The UK’s latest list of most hacked passwords is as bad as you’d think

Names, soccer players, musicians and fictional characters make up some of the worst passwords of the year, according to the U.K. government’s National Cyber Security Center.

But nothing beats “123456” as the worst password of all.

It’s no shock to any seasoned security pro. For years, the six-digit password has been donned the worst password of all, given its wide usage. Trailing behind the worst password is — surprise, surprise — “123456789”.

The NCSC said more than 30 million victims use those two passwords alone, according to its latest breach analysis based off data pulled from Pwned Passwords, a website run by security researcher Troy Hunt, who also runs breach notification Have I Been Pwned.

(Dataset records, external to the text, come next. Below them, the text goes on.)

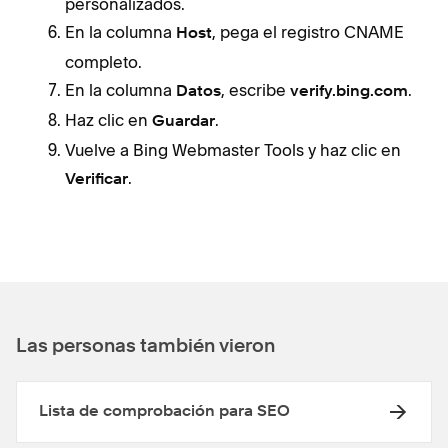
personalizados.
En la columna
, pega el registro CNAME
Host
completo.
En la columna
, escribe
.
Datos
verify.bing.com
Haz clic en
.
Guardar
Vuelve a Bing Webmaster Tools y haz clic en
.
Verificar
Las personas también vieron
Lista de comprobación para SEO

“We understand that cyber security can feel daunting to a lot of people, but the NCSC has published lots of easily applicable advice to make you much less vulnerable,” said Dr. Ian Levy, NCSC’s technical director. “Password re-use is a major risk that can be avoided — nobody should protect sensitive data with something that can be guessed, like their first name, local football team or favorite band.”

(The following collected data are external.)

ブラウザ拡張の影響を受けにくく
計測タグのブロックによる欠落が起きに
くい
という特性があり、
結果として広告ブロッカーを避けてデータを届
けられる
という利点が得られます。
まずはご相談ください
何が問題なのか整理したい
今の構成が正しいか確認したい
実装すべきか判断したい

Weak passwords are a problem. Not only can they be easily guessed by bots trying to break into your account, they can be easily cracked if they’re ever stolen from the company in a data breach. Weak passwords are often the default credentials on Internet of Things devices, making it easy for botnets to quietly break into your smart devices and hijack them for nefarious purposes.

What can you do about it?

TechCrunch has several free security guides you can read to put you on the right path. Setting yourself up with a password manager is the first big step. Password managers generate and securely store your passwords so you don’t have to remember each one. Then, you should set up two-factor authentication, as adding an additional barrier on top of your password makes it even tougher for the most determined malicious hacker to break into your accounts.

It doesn’t take long to get secure. Take an hour out of your day and get started.